======== THE INPUT

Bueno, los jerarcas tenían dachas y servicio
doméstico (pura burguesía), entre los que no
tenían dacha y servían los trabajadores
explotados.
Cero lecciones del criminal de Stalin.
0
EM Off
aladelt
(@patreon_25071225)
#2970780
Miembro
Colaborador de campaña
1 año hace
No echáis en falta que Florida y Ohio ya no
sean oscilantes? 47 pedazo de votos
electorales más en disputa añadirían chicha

================
======== THE INPUT

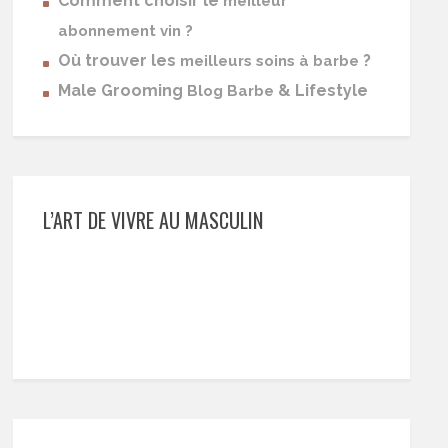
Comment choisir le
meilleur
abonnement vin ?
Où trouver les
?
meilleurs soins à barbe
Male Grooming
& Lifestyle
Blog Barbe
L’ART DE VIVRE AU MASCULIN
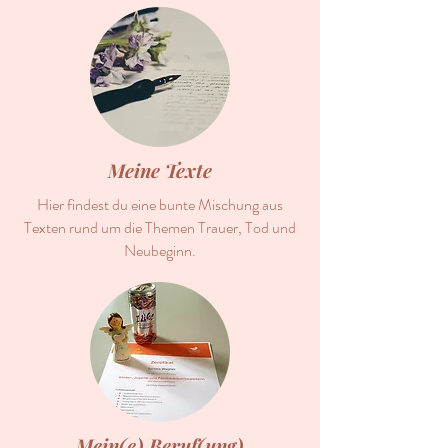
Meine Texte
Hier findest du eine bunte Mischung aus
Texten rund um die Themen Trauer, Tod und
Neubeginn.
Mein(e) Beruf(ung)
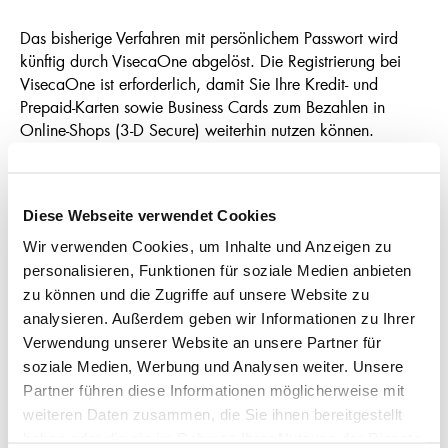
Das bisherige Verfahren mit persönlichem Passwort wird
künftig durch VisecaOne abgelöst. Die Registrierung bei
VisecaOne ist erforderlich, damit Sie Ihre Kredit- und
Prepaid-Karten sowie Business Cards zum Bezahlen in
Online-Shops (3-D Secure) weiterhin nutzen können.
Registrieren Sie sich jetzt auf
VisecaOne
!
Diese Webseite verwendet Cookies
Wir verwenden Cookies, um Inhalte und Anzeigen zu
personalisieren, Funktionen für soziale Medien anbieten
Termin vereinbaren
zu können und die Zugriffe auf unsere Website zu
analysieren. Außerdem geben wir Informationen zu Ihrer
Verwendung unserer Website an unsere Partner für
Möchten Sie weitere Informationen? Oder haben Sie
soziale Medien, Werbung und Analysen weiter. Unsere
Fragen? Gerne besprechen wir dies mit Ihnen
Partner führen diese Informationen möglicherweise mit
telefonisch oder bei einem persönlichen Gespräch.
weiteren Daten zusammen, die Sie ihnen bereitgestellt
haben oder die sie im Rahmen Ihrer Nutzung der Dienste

================

EXERCISE OBJECTIVE: Write out, from the lines above, only those from the line with "VisecaOne ist erforderlich, damit" to the line with "Verwendung unserer Website", exactly as given, including the first and the last.

EXERCISE OUTPUT:
VisecaOne ist erforderlich, damit Sie Ihre Kredit- und
Prepaid-Karten sowie Business Cards zum Bezahlen in
Online-Shops (3-D Secure) weiterhin nutzen können.
Registrieren Sie sich jetzt auf
VisecaOne
!
Diese Webseite verwendet Cookies
Wir verwenden Cookies, um Inhalte und Anzeigen zu
personalisieren, Funktionen für soziale Medien anbieten
Termin vereinbaren
zu können und die Zugriffe auf unsere Website zu
analysieren. Außerdem geben wir Informationen zu Ihrer
Verwendung unserer Website an unsere Partner für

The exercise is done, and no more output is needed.